Information coming out of Ethiopia’s capital indicates that U.S. SecretaryJohn Kerry has been forced to leave the country without addressing the African Union summit after an electricity blackout hit the $200m Chinese built African Union headquarter.
In his planned three-day visit to the country, Kerry was expected to discuss a range of security and bilateral issues with many African leaders and foreign dignitaries that will be gathering to celebrate the 50th anniversary of the African Union.
Before his departure to the summit, the Secretary was urged by rights and democracy groups around the world to address the increasingly deteriorating democracy and human rights situation in Ethiopia.
However, just like what happened to his predecessor Hillary Clinton, the electric power has just gone off before his planned speech that later forced him to cut short his trip and leave the country.
Daniel Finnan, a journalist from Radio France Internationale, reports that the blackout leaves presidents of France and Brazil with no audience for their speeches, except journalists, as the rest of the delegates decided to leave the dark hall in a rush.
The blackout drama left an embarrassing mess to the $1.27m fanfare by the organization. Seems the Chinese was expected to get the generators too.
Back in 2011, the same electric blackout happened while Secretary Hilary Clinton was addressing inside the old African Union building.
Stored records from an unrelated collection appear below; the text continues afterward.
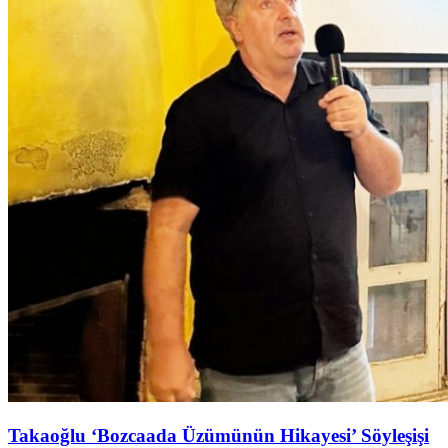
Takaoğlu ‘Bozcaada Üzümünün Hikayesi’ Söyleşişi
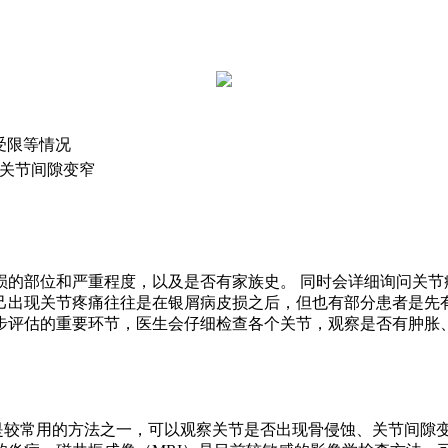
受限等情况
关节间隙变窄
损的部位和严重程度，以及是否有家族史。 同时会详细询问关节
己出现关节疼痛往往是在银屑病皮损之后，但也有部分患者是先
步评估的重要环节，医生会仔细检查各个关节，观察是否有肿胀
是较常用的方法之一，可以观察关节是否出现骨侵蚀、关节间隙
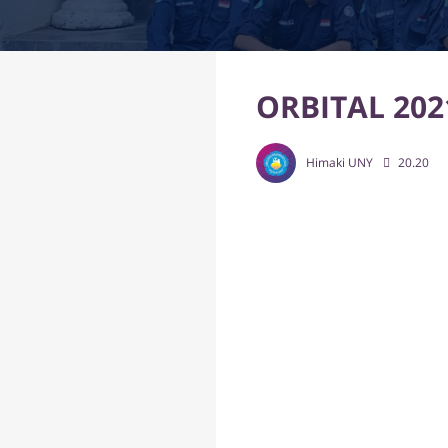
ORBITAL 202
Himaki UNY
20.20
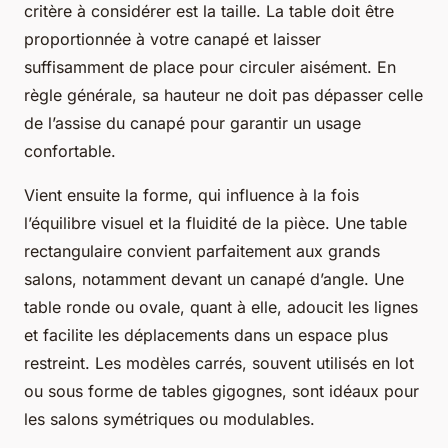
critère à considérer est la taille. La table doit être
proportionnée à votre canapé et laisser
suffisamment de place pour circuler aisément. En
règle générale, sa hauteur ne doit pas dépasser celle
de l’assise du canapé pour garantir un usage
confortable.
Vient ensuite la forme, qui influence à la fois
l’équilibre visuel et la fluidité de la pièce. Une table
rectangulaire convient parfaitement aux grands
salons, notamment devant un canapé d’angle. Une
table ronde ou ovale, quant à elle, adoucit les lignes
et facilite les déplacements dans un espace plus
restreint. Les modèles carrés, souvent utilisés en lot
ou sous forme de tables gigognes, sont idéaux pour
les salons symétriques ou modulables.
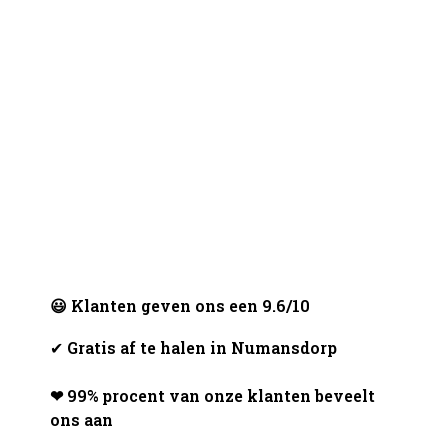
😃 Klanten geven ons een 9.6/10
✔
Gratis af te halen in Numansdorp
❤ 99% procent van onze klanten beveelt
ons aan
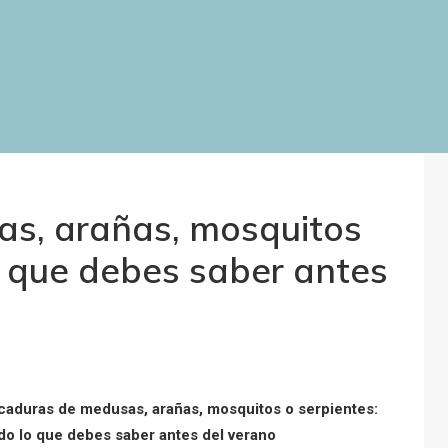
as, arañas, mosquitos
o que debes saber antes
caduras de medusas, arañas, mosquitos o serpientes:
do lo que debes saber antes del verano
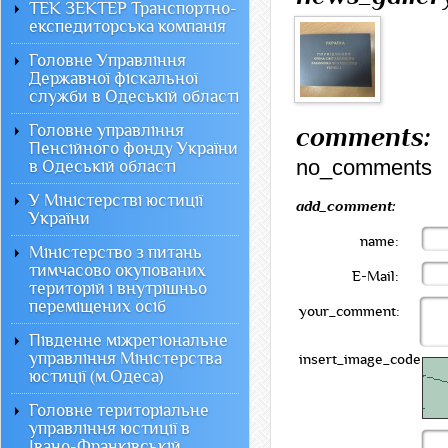
ТЕК ЗЕКТЕР Транспортно-
експедиторська компанія
Головне Управління
Державної фіскальної
служби в Одеській області
Головне управління
comments:
Пенсійного фонду України
no_comments
в Одеській області
У Міністерстві юстиції
add_comment:
України
name:
Міністерство з питань
тимчасово окупованих
E-Mail:
територій і внутрішньо
переміщених осіб
your_comment:
Південне міжрегіональне
управління Міністерства
insert_image_code:
юстиції (м.Одеса)
Головне територіальне
управління юстиції в
Івано-Франківській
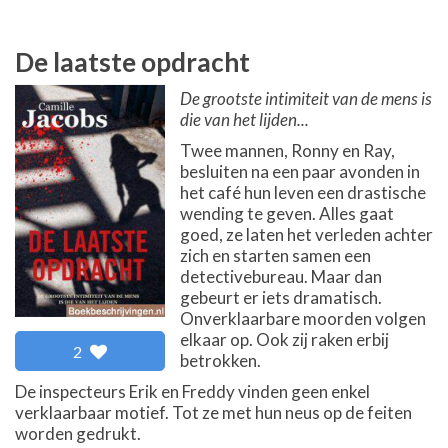
De laatste opdracht
De grootste intimiteit van de mens is
die van het lijden...
Twee mannen, Ronny en Ray,
besluiten na een paar avonden in
het café hun leven een drastische
wending te geven. Alles gaat
goed, ze laten het verleden achter
zich en starten samen een
detectivebureau. Maar dan
gebeurt er iets dramatisch.
Onverklaarbare moorden volgen
elkaar op. Ook zij raken erbij
2
betrokken.
De inspecteurs Erik en Freddy vinden geen enkel
verklaarbaar motief. Tot ze met hun neus op de feiten
worden gedrukt.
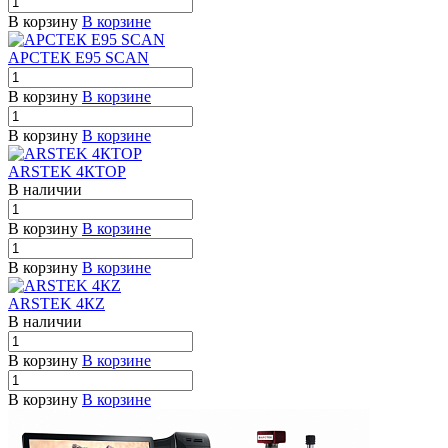
В корзину
В корзине
АРСТЕК E95 SCAN
В корзину
В корзине
В корзину
В корзине
ARSTEK 4КTOP
В наличии
В корзину
В корзине
В корзину
В корзине
ARSTEK 4КZ
В наличии
В корзину
В корзине
В корзину
В корзине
As soon as she began the topic on democracy in the country and noticeably left out to mention Ethiopia while she named ten countries which had made democratic progress in Africa, the lights goes off for several minutes.
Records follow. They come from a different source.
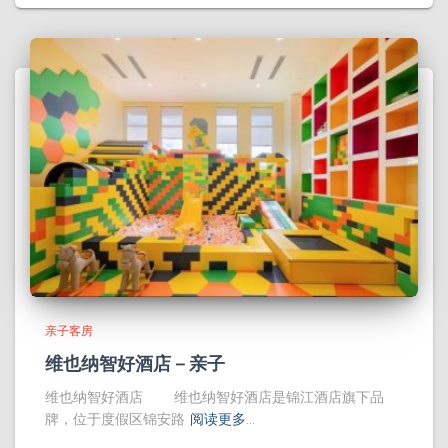
亲子客房
维也纳智好酒店－亲子
维也纳智好酒店 维也纳智好酒店是锦江酒店旗下品
牌，位于度假区锦安路
阅读更多…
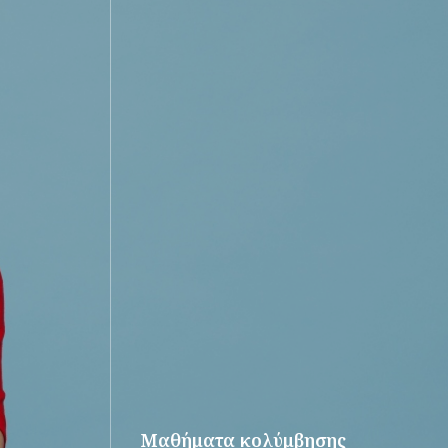
Μαθήματα κολύμβησης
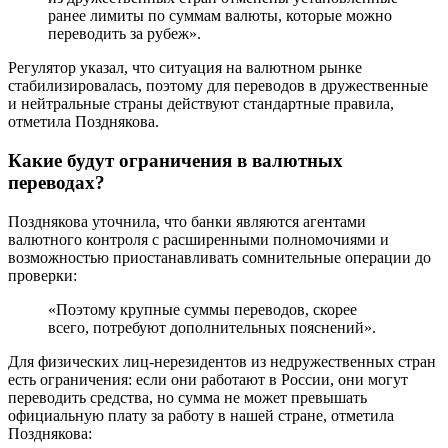
ранее лимиты по суммам валюты, которые можно
переводить за рубеж».
Регулятор указал, что ситуация на валютном рынке
стабилизировалась, поэтому для переводов в дружественные
и нейтральные страны действуют стандартные правила,
отметила Позднякова.
Какие будут ограничения в валютных
переводах?
Позднякова уточнила, что банки являются агентами
валютного контроля с расширенными полномочиями и
возможностью приостанавливать сомнительные операции до
проверки:
«Поэтому крупные суммы переводов, скорее
всего, потребуют дополнительных пояснений».
Для физических лиц-нерезидентов из недружественных стран
есть ограничения: если они работают в России, они могут
переводить средства, но сумма не может превышать
официальную плату за работу в нашей стране, отметила
Позднякова:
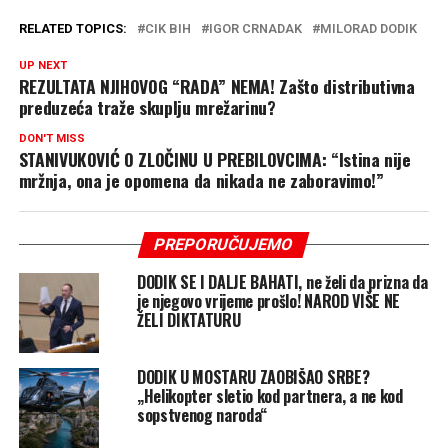
RELATED TOPICS:
CIK BIH
IGOR CRNADAK
MILORAD DODIK
UP NEXT
REZULTATA NJIHOVOG “RADA” NEMA! Zašto distributivna
preduzeća traže skuplju mrežarinu?
DON'T MISS
STANIVUKOVIĆ O ZLOČINU U PREBILOVCIMA: “Istina nije
mržnja, ona je opomena da nikada ne zaboravimo!”
PREPORUČUJEMO
DODIK SE I DALJE BAHATI, ne želi da prizna da
je njegovo vrijeme prošlo! NAROD VIŠE NE
ŽELI DIKTATURU
DODIK U MOSTARU ZAOBIŠAO SRBE?
„Helikopter sletio kod partnera, a ne kod
sopstvenog naroda“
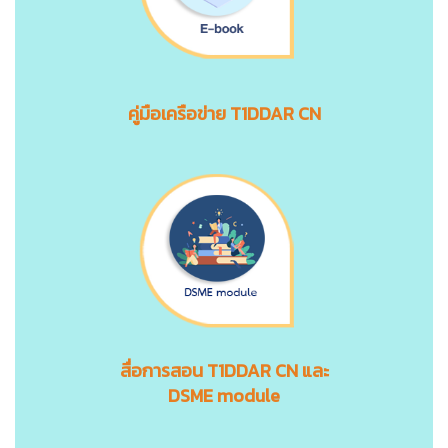
คู่มือเครือข่าย T1DDAR CN
สื่อการสอน
T1DDAR CN
และ
DSME module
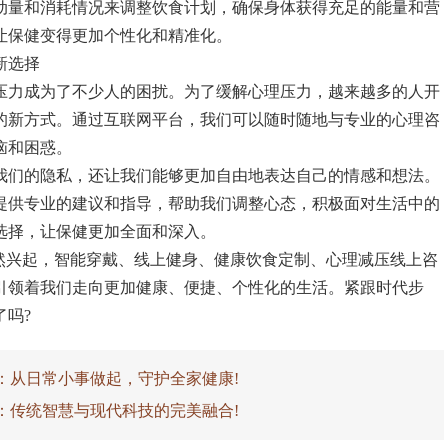
动量和消耗情况来调整饮食计划，确保身体获得充足的能量和营
让保健变得更加个性化和精准化。
新选择
压力成为了不少人的困扰。为了缓解心理压力，越来越多的人开
的新方式。通过互联网平台，我们可以随时随地与专业的心理咨
恼和困惑。
我们的隐私，还让我们能够更加自由地表达自己的情感和想法。
提供专业的建议和指导，帮助我们调整心态，积极面对生活中的
选择，让保健更加全面和深入。
悄然兴起，智能穿戴、线上健身、健康饮食定制、心理减压线上咨
引领着我们走向更加健康、便捷、个性化的生活。紧跟时代步
了吗?
开：从日常小事做起，守护全家健康!
拼：传统智慧与现代科技的完美融合!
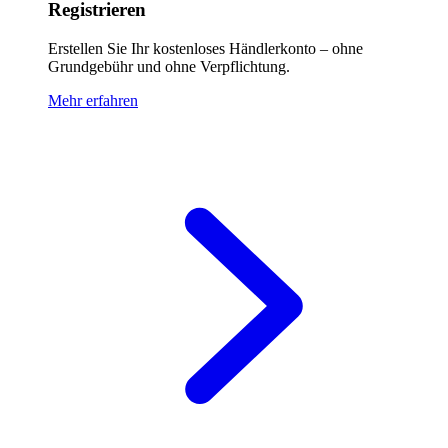
Registrieren
Erstellen Sie Ihr kostenloses Händlerkonto – ohne
Grundgebühr und ohne Verpflichtung.
Mehr erfahren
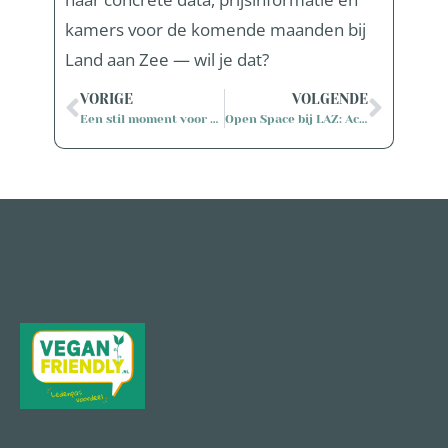
kamers voor de komende maanden bij
Land aan Zee — wil je dat?
VORIGE
VOLGENDE
Een stil moment voor alle slachtoffers en hun families in Spanje
Open Space bij LAZ: Active Hope als kompas in bewogen tijden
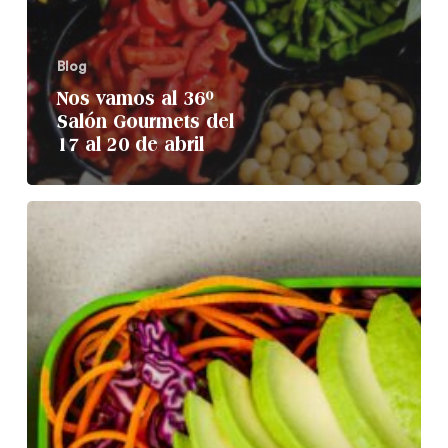
Blog
Nos vamos al 36º
Salón Gourmets del
17 al 20 de abril
6
ideas
para
la
oficina
con
ensaladillas
rusas
y
hummus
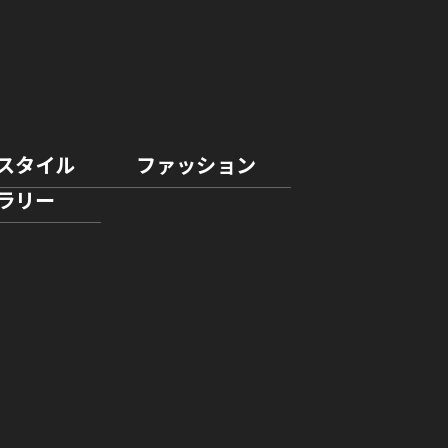
スタイル
ファッション
ラリー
Suspicious of the regimes veiled attempt to undermine her strong speech in support of democratic rights in the country, Clinton decided to cut back her planned three-day trip in to one and left the country.
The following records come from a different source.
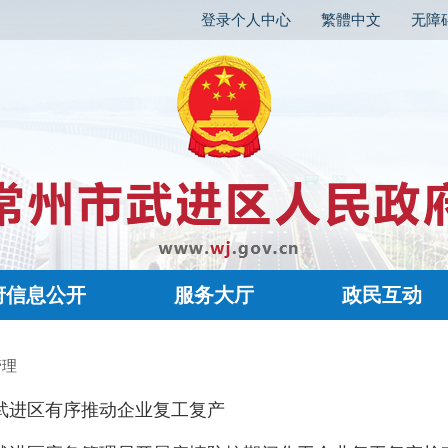
登录个人中心
繁體中文
无障
府信息公开
服务大厅
政民互动
管理
武进区有序推动企业复工复产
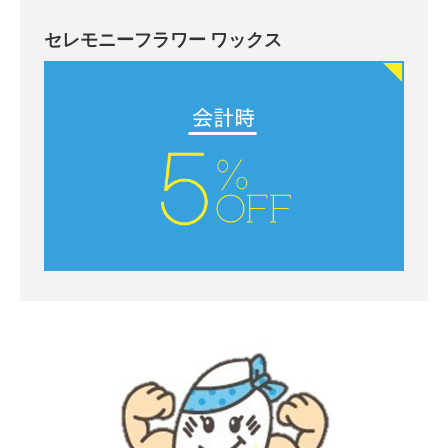
セレモニーフラワー ワックス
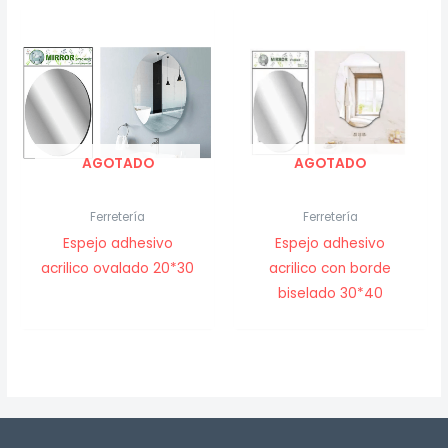
$ 450.00
AGOTADO
AGOTADO
Ferretería
Ferretería
Espejo adhesivo
Espejo adhesivo
acrilico ovalado 20*30
acrilico con borde
biselado 30*40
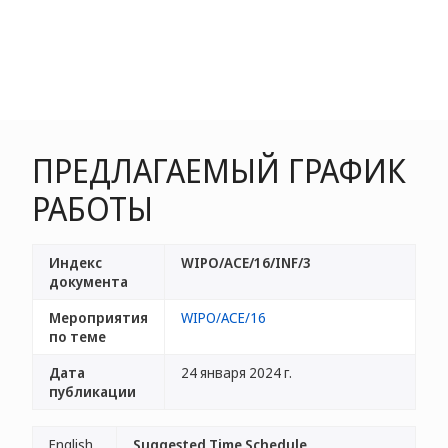
ПРЕДЛАГАЕМЫЙ ГРАФИК
РАБОТЫ
Индекс
WIPO/ACE/16/INF/3
документа
Мероприятия
WIPO/ACE/16
по теме
Дата
24 января 2024 г.
публикации
English
Suggested Time Schedule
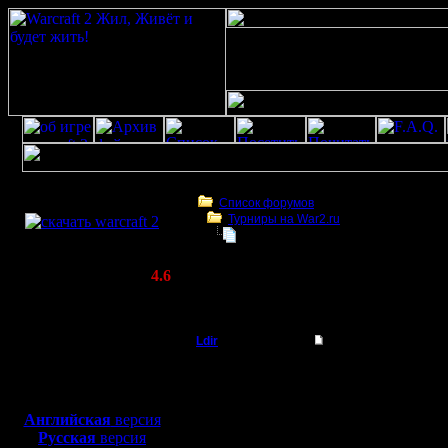
Скачать игру
бесплатно
Список форумов
Турниры на War2.ru
WarCraft 2 COMBAT
Командные игры фев'2006
(Warcraft II BNE 2.02+)
Актуальная версия:
4.6
(февраль 2020)
Командные игры фев'2006
Совместимо с
Windows
Ldir
Командные игры фе
XP/Vista/7/8/10
Админ
Предварительные усло
Боевой релиз, ~
40 Мб
Регистрируем здесь св
1.Краткое название к
для игры по сети:
Регистрация:
2.Ники участников,
Английская
версия
25.2.05
3.Капитан (icq,email у
Русская
версия
Сообщений: 1017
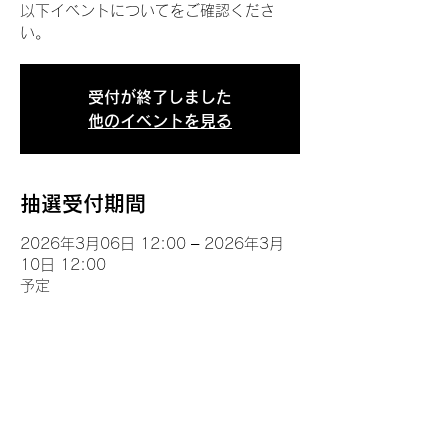
以下イベントについてをご確認くださ
い。
受付が終了しました
他のイベントを見る
抽選受付期間
2026年3月06日 12:00 – 2026年3月
10日 12:00
予定
イベントについて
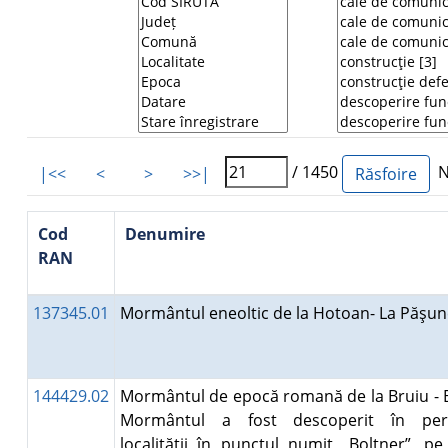
/ 1450
Nu
|<<
<
>
>>|
Cod
Denumire
RAN
137345.01
Mormântul eneoltic de la Hotoan- La Păşu
144429.02
Mormântul de epocă romană de la Bruiu - B
Mormântul a fost descoperit în peri
localităţii în punctul numit „Boltner”, p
Coincidence or purposeful sabotage?
For political savvy Ethiopians in the country, such scenarios are no accident.
Many Ethiopians remember a similar incident on May 7, 2005 when two million Ethiopians came out to the streets in support of the popular Coalition for Unity and Democracy (CUD) party, which was seen as a vitally needed alternative to the oppressive regime.
Just as the leaders of the opposition party were about to speak, there was an electrical outage, cutting the sound system and making it impossible to address this vast crowd of peaceful, pro-democracy supporters.